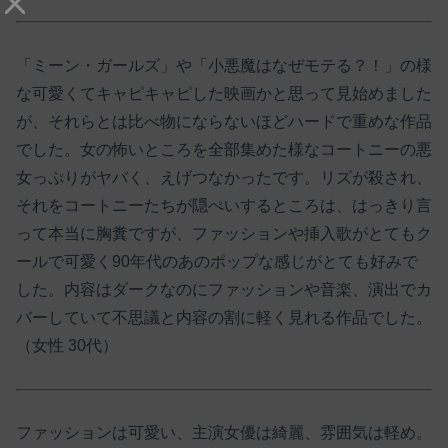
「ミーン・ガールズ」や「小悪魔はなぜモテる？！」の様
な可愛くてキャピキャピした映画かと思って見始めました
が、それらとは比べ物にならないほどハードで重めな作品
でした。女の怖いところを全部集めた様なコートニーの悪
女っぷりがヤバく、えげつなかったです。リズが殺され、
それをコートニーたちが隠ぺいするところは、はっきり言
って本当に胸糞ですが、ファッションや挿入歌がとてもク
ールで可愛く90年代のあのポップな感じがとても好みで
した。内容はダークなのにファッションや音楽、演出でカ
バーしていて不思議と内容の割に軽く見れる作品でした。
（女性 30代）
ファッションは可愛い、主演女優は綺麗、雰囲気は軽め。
━━━━━━━━━━━━━━━━
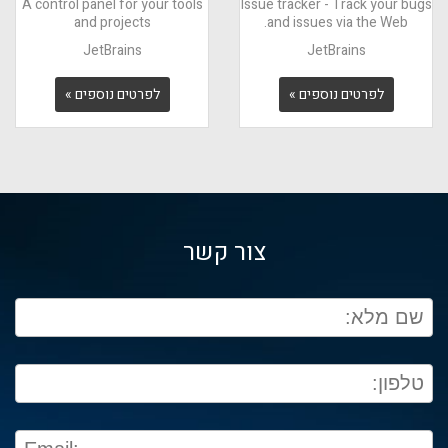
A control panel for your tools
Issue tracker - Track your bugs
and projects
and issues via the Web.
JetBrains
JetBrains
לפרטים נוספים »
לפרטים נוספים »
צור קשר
━━━━━━━━━━━━━━━━
The problem » Filter the records above down to the lines containing "your".

Answer to this exercise »
A control panel for your tools
Issue tracker - Track your bugs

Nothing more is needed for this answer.